Mr. Keffer and his lobbyist-prepared report offer no solutions, but their record is one of higher taxes and bigger government.
Why is Mr. Keffer fighting his party? Mr. Keffer has tried – and failed – to lower property taxes using variations of income and business taxes. He once authored legislation to impose a payroll tax on Texas, which died in no small part due to its similarities to an income tax. He later was the author of the now-imposed Gross Margins Tax – an inefficient, complicated tax that hurts small business.
Mr. Keffer claimed his tax on business would reduce property taxes. (His scheme reduced the rate but not the burden paid by most property owners.)
The official GOP platform position on Mr. Keffer’s business tax? “Repeal.”
Texans, and especially Republicans, overwhelmingly reject Keffer-style taxes on income and business. His colleagues have been listening, but Mr. Keffer clearly has not.
Mr. Keffer wants the GOP to learn to love high and growing property taxes, following the path of the Democratic Party in opposing the governor and the Republican platform. Mr. Hilderbran, on the other hand, is open to responsible – and responsive – tax policy, in keeping with the GOP platform.
With an overwhelming majority of GOP incumbents and candidates signed off on the Taxpayer Protection Pledge, as well as supporting Gov. Rick Perry’s Texas Budget Compact, there is no political appetite for new or higher taxes. Indeed, real tax cuts are what voters expect from the GOP.
We don’t have – and never really had – a “revenue problem.” What we do have is a spending problem, at all levels of government. Education spending has far outpaced enrollment growth and inflation, while general spending has grown more than twice as fast as the combined rate of population and inflation.
By putting a strong cap on spending, and dedicating future surpluses to permanent property tax burden relief while keeping the commitment to abolish the property tax, we can put the state on a sustainable path to a less burdensome place. Fiscal responsibility begins with good stewardship and an emphasis on restraining government growth.
Yet even as this battle brews in the GOP-controlled legislature, the discussion is over among voters.
Now Speaker Straus, his leadership team, and the GOP’s rank-and-file lawmakers and candidates, all must decide if they want to govern in accordance with the wishes of their voters – following their party’s platform – or be drawn away by Mr. Keffer’s opposition to meaningful property tax relief.
Rather than devote resources to straw-man studies propping-up big spending and inefficient taxes, lawmakers seeking to represent their constituents should find ways to make Texans stronger. Fixing the burdensome property tax system is a voter imperative, not a request.
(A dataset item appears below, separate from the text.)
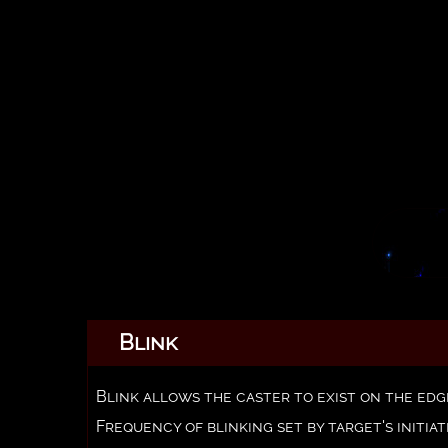
Blink
Blink allows the caster to exist on the edg
Frequency of blinking set by target's initiat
Indeed, Texans don’t like paying taxes. Republicans certainly don’t like paying taxes, and much to Mr. Sullivan’s chagrin, even the most liberal of Texans don’t like paying taxes. However, a majority of Texans do like having schools. A majority of Texans like having basic roads to traverse. Making a charge to abolish property taxes, without any plan for replacing the revenue source which provide basic services to nearly every Texan (think schools) is simply irresponsible. Calling out other members of the same party as ‘government growing’ liberals for even studying the issue, particularly without any alternative plan to replace over $40 BILLION in revenue (nearly 50% of the state’s tax base), is not only similarly irresponsible, but could be seen as a vain attempt to pander to the lowest common denominator.
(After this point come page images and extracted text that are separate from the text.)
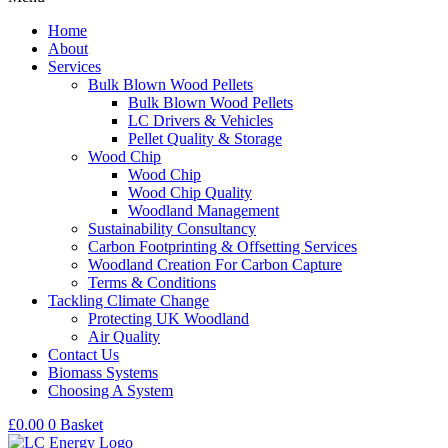
Home
About
Services
Bulk Blown Wood Pellets
Bulk Blown Wood Pellets
LC Drivers & Vehicles
Pellet Quality & Storage
Wood Chip
Wood Chip
Wood Chip Quality
Woodland Management
Sustainability Consultancy
Carbon Footprinting & Offsetting Services
Woodland Creation For Carbon Capture
Terms & Conditions
Tackling Climate Change
Protecting UK Woodland
Air Quality
Contact Us
Biomass Systems
Choosing A System
£
0.00
0
Basket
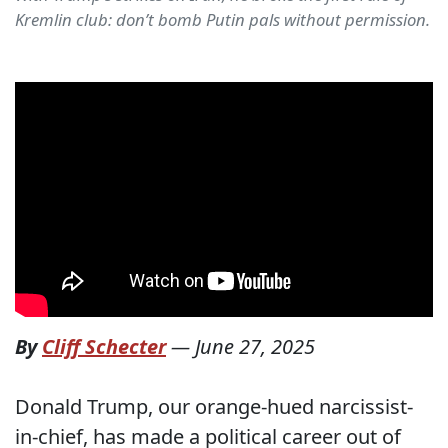
Kremlin club: don’t bomb Putin pals without permission.
By
Cliff Schecter
—
June 27, 2025
Donald Trump, our orange-hued narcissist-
in-chief, has made a political career out of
In short, both Rep. Hilderbran and Rep. Keffer are elected officials who have duties to their constituents. If their constituents want property taxes abolished then they should take steps to effectuate same. However, doing so without any plan for replacing this state tax revenue would cripple the state, and negatively effect their constituencies much more than property tax relief could ever help them.